Elle est dynamique, ordonnée et sévère.

Elle articule bien en parlant, elle écrit souvent au tableau pour que nous puissions comprendre plus facilement.

Des fois, elle se met en colère et est de mauvaise humeur quand certains de mes camarades de classe ont du mal à suivre le rythme imposé.

De mon côté, n’ayant pas de problème de compréhension, ni d’écriture ni de lecture, je ne sais pas pourquoi je ne me sens pas toujours à l’aise avec elle.

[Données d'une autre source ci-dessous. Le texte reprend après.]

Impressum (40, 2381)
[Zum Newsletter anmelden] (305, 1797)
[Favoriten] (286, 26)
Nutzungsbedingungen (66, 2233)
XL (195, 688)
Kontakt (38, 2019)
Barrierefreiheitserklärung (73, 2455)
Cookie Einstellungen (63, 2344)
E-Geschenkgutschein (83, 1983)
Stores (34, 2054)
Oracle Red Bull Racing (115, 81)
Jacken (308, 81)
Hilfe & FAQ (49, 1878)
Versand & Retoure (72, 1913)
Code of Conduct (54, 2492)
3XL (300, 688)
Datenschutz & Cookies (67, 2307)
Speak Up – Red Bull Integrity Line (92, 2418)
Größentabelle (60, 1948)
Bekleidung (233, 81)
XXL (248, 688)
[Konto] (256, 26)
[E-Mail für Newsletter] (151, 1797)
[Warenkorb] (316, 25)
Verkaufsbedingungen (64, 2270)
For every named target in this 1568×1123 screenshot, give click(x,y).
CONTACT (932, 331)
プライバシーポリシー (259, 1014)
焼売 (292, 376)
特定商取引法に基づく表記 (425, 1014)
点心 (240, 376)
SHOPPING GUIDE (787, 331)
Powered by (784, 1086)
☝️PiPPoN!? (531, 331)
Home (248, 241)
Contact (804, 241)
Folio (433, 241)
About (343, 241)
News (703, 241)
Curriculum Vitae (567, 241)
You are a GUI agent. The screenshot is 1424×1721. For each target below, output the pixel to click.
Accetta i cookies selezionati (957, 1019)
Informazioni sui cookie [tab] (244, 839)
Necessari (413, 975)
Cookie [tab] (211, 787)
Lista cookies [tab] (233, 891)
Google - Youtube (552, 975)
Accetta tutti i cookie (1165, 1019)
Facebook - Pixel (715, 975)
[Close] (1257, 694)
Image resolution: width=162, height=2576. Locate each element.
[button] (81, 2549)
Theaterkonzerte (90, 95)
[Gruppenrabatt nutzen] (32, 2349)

L’année suivante, en cinquième, c’est l’inverse. Avec mes camarades de classe, nous faisons les pitres, sous le regard désabusé d’un autre professeur.

*

L’adolescence, c’est l’époque des bêtises.

De petits vols.

Le mercredi après-midi, je pique un ou deux magazines Playboy dans une grande librairie fougeraise ni vu ni connu.

Des caresses et des premiers baisers avec les filles.

Une nuit, toujours à l’internat, je tente d’aller vers la chambre des filles. Je n’arrête pas de jeter des coups d’œil circulaires au moment où je descends les escaliers de mon dortoir, situé au deuxième étage pour traverser le réfectoire et la cuisine avant de monter les autres escaliers.

Imaginez la réaction des surveillants s’ils m’avaient vu ou entendu !

Pourtant, j’y suis parvenu sans encombre.

*

Les deux dernières années au collège, nous ne sommes que trois avec Magali et Frédéric.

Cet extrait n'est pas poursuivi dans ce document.